=== THE DATA ===

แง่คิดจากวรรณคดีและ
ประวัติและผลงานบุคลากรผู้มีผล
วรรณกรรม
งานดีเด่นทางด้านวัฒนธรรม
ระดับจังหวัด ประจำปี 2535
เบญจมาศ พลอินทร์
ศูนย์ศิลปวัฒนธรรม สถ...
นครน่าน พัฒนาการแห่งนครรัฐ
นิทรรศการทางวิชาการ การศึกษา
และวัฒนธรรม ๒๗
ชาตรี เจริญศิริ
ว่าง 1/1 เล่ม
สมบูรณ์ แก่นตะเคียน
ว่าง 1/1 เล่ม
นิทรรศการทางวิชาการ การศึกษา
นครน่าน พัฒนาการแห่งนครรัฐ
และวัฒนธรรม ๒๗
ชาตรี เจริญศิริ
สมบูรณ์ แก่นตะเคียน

===
=== THE DATA ===

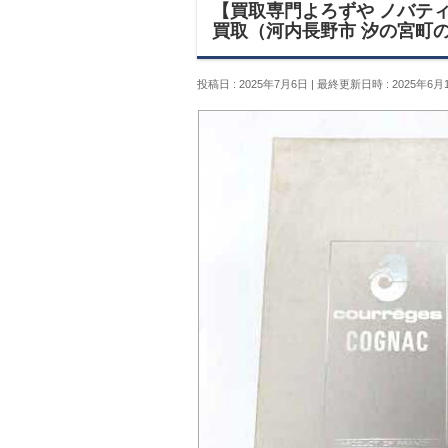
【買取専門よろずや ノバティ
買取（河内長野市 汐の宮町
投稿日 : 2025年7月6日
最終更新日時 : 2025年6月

===

Where a line of the listing holds "ฒนธรรม", show that line.

งานดีเด่นทางด้านวัฒนธรรม
ศูนย์ศิลปวัฒนธรรม สถ...
และวัฒนธรรม ๒๗
และวัฒนธรรม ๒๗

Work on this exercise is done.